As the title states, no further effort required. Without disturbing the way native gcc compiles.
Crossdev no longer balks at installing a cross gcc with the same version as the system, so this means not only can it be done the "Funtoo way", but you can also build an identical cross toolchain for maximum compatibility.
The attached ebuild works here with this:
There are two issues. I had this problem on both x86_64 machines I used: https://forums.gentoo.org/viewtopic-p-7823658.html. They refer to this bug report: https://bugs.gentoo.org/show_bug.cgi?id=562460 and it was solved here with this patch: https://bugs.gentoo.org/attachment.cgi?id=414948&action=edit. Note that there isn't ahy code in the binutils-config ebuild to patch, and I didn't try to patch, I simply added those few lines to the file manually. So I don't have any idea how current that patch is, whether you can patch it the proper way. Easy enough though, re-emerge binutils-config then you are ready to build your toolchain. Otherwise gcc would fail building libgcc, "can't find file suffixes", something like that. If you look in
it will mention the real error, can't find libopcodes.so.

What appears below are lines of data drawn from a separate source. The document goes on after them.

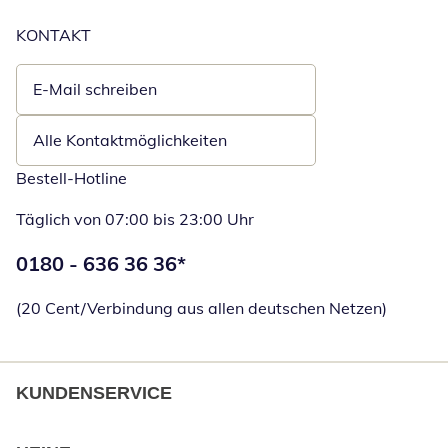
KONTAKT
E-Mail schreiben
Öffnet E-Mail-Client
Alle Kontaktmöglichkeiten
Bestell-Hotline
Täglich von 07:00 bis 23:00 Uhr
Telefonnummer:
0180 - 636 36 36
*
Öffnet Telefon
(20 Cent/Verbindung aus allen deutschen Netzen)
KUNDENSERVICE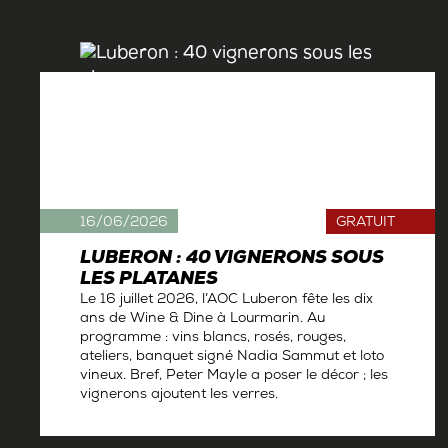
16/06/2026
GRATUIT
LUBERON : 40 VIGNERONS SOUS
LES PLATANES
Le 16 juillet 2026, l’AOC Luberon fête les dix
ans de Wine & Dine à Lourmarin. Au
programme : vins blancs, rosés, rouges,
ateliers, banquet signé Nadia Sammut et loto
vineux. Bref, Peter Mayle a poser le décor ; les
vignerons ajoutent les verres.
Par
La rédaction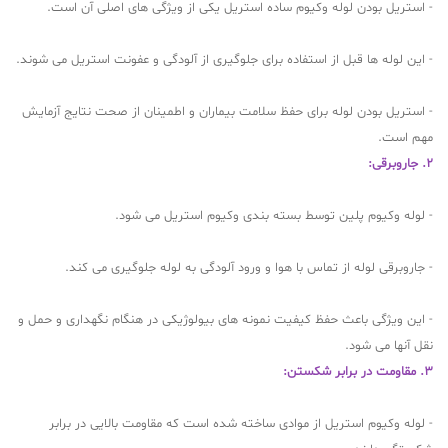
- استریل بودن لوله وکیوم ساده استریل یکی از ویژگی های اصلی آن است.
- این لوله ها قبل از استفاده برای جلوگیری از آلودگی و عفونت استریل می شوند.
- استریل بودن لوله برای حفظ سلامت بیماران و اطمینان از صحت نتایج آزمایش
مهم است.
2. جاروبرقی:
- لوله وکیوم پلین توسط بسته بندی وکیوم استریل می شود.
- جاروبرقی لوله از تماس با هوا و ورود آلودگی به لوله جلوگیری می کند.
- این ویژگی باعث حفظ کیفیت نمونه های بیولوژیکی در هنگام نگهداری و حمل و
نقل آنها می شود.
3. مقاومت در برابر شکستن:
- لوله وکیوم استریل از موادی ساخته شده است که مقاومت بالایی در برابر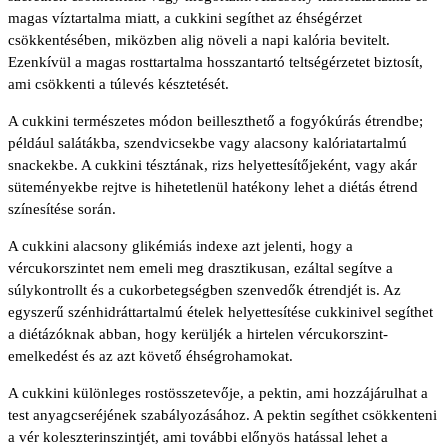
magas víztartalma miatt, a cukkini segíthet az éhségérzet
csökkentésében, miközben alig növeli a napi kalória bevitelt.
Ezenkívül a magas rosttartalma hosszantartó teltségérzetet biztosít,
ami csökkenti a túlevés késztetését.
A cukkini természetes módon beilleszthető a fogyókúrás étrendbe;
például salátákba, szendvicsekbe vagy alacsony kalóriatartalmú
snackekbe. A cukkini tésztának, rizs helyettesítőjeként, vagy akár
süteményekbe rejtve is hihetetlenül hatékony lehet a diétás étrend
színesítése során.
A cukkini alacsony glikémiás indexe azt jelenti, hogy a
vércukorszintet nem emeli meg drasztikusan, ezáltal segítve a
súlykontrollt és a cukorbetegségben szenvedők étrendjét is. Az
egyszerű szénhidráttartalmú ételek helyettesítése cukkinivel segíthet
a diétázóknak abban, hogy kerüljék a hirtelen vércukorszint-
emelkedést és az azt követő éhségrohamokat.
A cukkini különleges rostösszetevője, a pektin, ami hozzájárulhat a
test anyagcseréjének szabályozásához. A pektin segíthet csökkenteni
a vér koleszterinszintjét, ami további előnyös hatással lehet a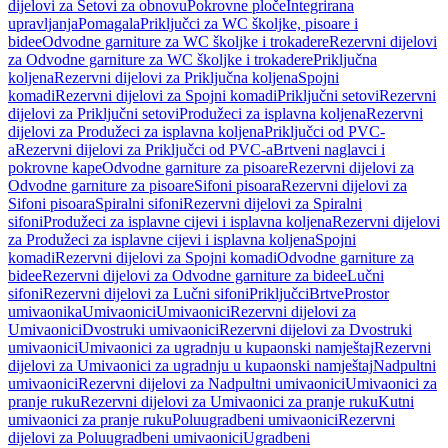
dijelovi za Setovi za obnovu
Pokrovne ploče
Integrirana
upravljanja
Pomagala
Priključci za WC školjke, pisoare i
bidee
Odvodne garniture za WC školjke i trokadere
Rezervni dijelovi
za Odvodne garniture za WC školjke i trokadere
Priključna
koljena
Rezervni dijelovi za Priključna koljena
Spojni
komadi
Rezervni dijelovi za Spojni komadi
Priključni setovi
Rezervni
dijelovi za Priključni setovi
Produžeci za isplavna koljena
Rezervni
dijelovi za Produžeci za isplavna koljena
Priključci od PVC-
a
Rezervni dijelovi za Priključci od PVC-a
Brtveni naglavci i
pokrovne kape
Odvodne garniture za pisoare
Rezervni dijelovi za
Odvodne garniture za pisoare
Sifoni pisoara
Rezervni dijelovi za
Sifoni pisoara
Spiralni sifoni
Rezervni dijelovi za Spiralni
sifoni
Produžeci za isplavne cijevi i isplavna koljena
Rezervni dijelovi
za Produžeci za isplavne cijevi i isplavna koljena
Spojni
komadi
Rezervni dijelovi za Spojni komadi
Odvodne garniture za
bidee
Rezervni dijelovi za Odvodne garniture za bidee
Lučni
sifoni
Rezervni dijelovi za Lučni sifoni
Priključci
Brtve
Prostor
umivaonika
Umivaonici
Umivaonici
Rezervni dijelovi za
Umivaonici
Dvostruki umivaonici
Rezervni dijelovi za Dvostruki
umivaonici
Umivaonici za ugradnju u kupaonski namještaj
Rezervni
dijelovi za Umivaonici za ugradnju u kupaonski namještaj
Nadpultni
umivaonici
Rezervni dijelovi za Nadpultni umivaonici
Umivaonici za
pranje ruku
Rezervni dijelovi za Umivaonici za pranje ruku
Kutni
umivaonici za pranje ruku
Poluugradbeni umivaonici
Rezervni
dijelovi za Poluugradbeni umivaonici
Ugradbeni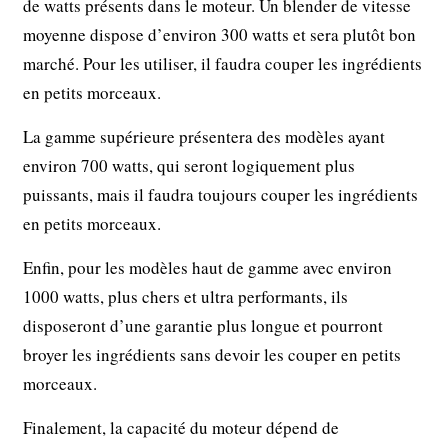
de watts présents dans le moteur. Un blender de vitesse
moyenne dispose d’environ 300 watts et sera plutôt bon
marché. Pour les utiliser, il faudra couper les ingrédients
en petits morceaux.
La gamme supérieure présentera des modèles ayant
environ 700 watts, qui seront logiquement plus
puissants, mais il faudra toujours couper les ingrédients
en petits morceaux.
Enfin, pour les modèles haut de gamme avec environ
1000 watts, plus chers et ultra performants, ils
disposeront d’une garantie plus longue et pourront
broyer les ingrédients sans devoir les couper en petits
morceaux.
Finalement, la capacité du moteur dépend de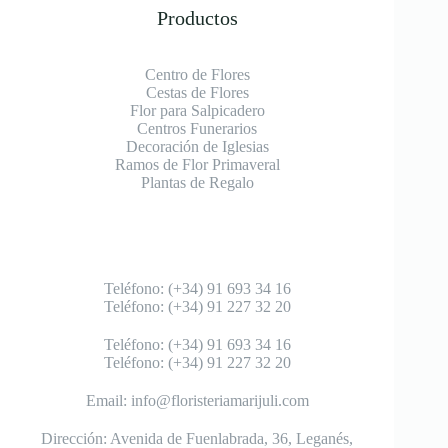
Productos
Centro de Flores
Cestas de Flores
Flor para Salpicadero
Centros Funerarios
Decoración de Iglesias
Ramos de Flor Primaveral
Plantas de Regalo
Teléfono: (+34) 91 693 34 16
Teléfono: (+34) 91 227 32 20
Teléfono: (+34) 91 693 34 16
Teléfono: (+34) 91 227 32 20
Email: info@floristeriamarijuli.com
Dirección: Avenida de Fuenlabrada, 36, Leganés,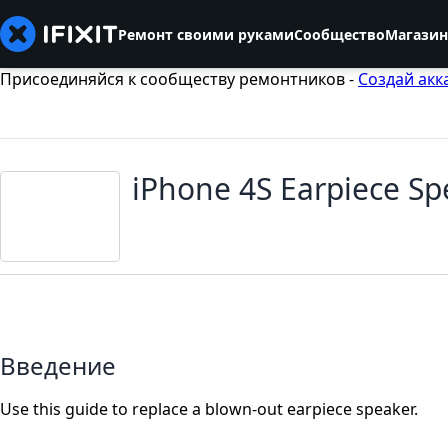
Ремонт своими руками
Сообщество
Магазин
Присоединяйся к сообществу ремонтников -
Создай акк
iPhone 4S Earpiece S
Введение
Use this guide to replace a blown-out earpiece speaker.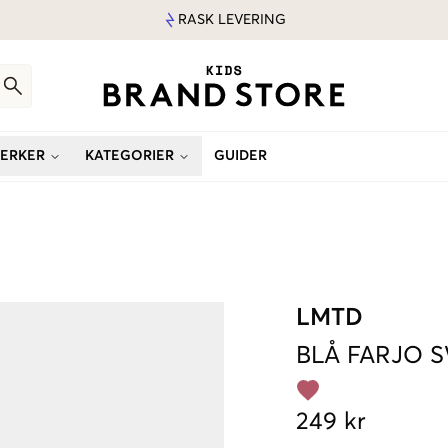
RASK LEVERING
ERKER
KATEGORIER
GUIDER
LMTD
BLÅ
FARJO 
249 kr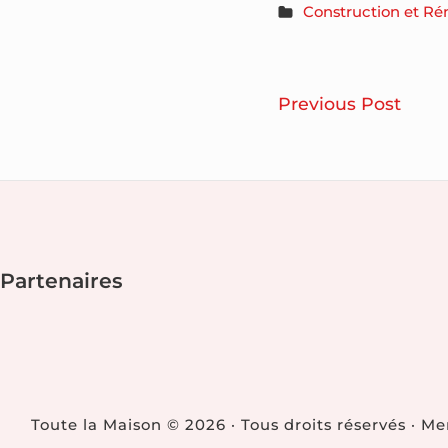
Construction et Ré
Navigatio
Trai
Previous Post
de
des
Puna
l’article
de
Lit
Footer
:
Partenaires
Qui
Widget
doit
Area
assu
les
frais
Toute la Maison © 2026 · Tous droits réservés · M
?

The second issue is one for the devs. While this ebuild will work for most armv7a people using --with-fpu=vfpv3-d16 (you can find it on the target with gcc -v), my native system gcc on the target uses a different fpu setting. This caused distcc to decide it's compiles were in error and it refused to use any of them. I solved it by hard-coding my fpu into the local ebuilds here, Since there are a dozen or so possibilities and probably more on the horizon, we need some mechanism to pass that info to the ebuild, perhaps something like the CROSS-COMPILE-OPTS on glibc.
Tests performed: cross toolchains built on two x86_64 machines, re-emerged native gcc on one x86_64 machine and finally ran a few ebuilds using distcc on the target machine. All worked perfectly.